(Exercise data)
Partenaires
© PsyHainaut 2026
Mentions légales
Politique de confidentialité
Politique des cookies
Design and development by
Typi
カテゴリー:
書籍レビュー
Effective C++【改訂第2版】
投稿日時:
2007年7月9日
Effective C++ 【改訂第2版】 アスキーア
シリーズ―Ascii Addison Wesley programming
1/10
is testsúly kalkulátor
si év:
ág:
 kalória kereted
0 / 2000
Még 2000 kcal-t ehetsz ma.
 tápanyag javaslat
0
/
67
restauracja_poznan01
(End Exercise data)
§ Activity
Copy out exactly the lines running from the line with "Effective C++【改訂第2版】" to the end of the records, inclusive.

§ Solution
Effective C++【改訂第2版】
投稿日時:
2007年7月9日
Effective C++ 【改訂第2版】 アスキーア
シリーズ―Ascii Addison Wesley programming
1/10
is testsúly kalkulátor
si év:
ág:
 kalória kereted
0 / 2000
Még 2000 kcal-t ehetsz ma.
 tápanyag javaslat
0
/
67
restauracja_poznan01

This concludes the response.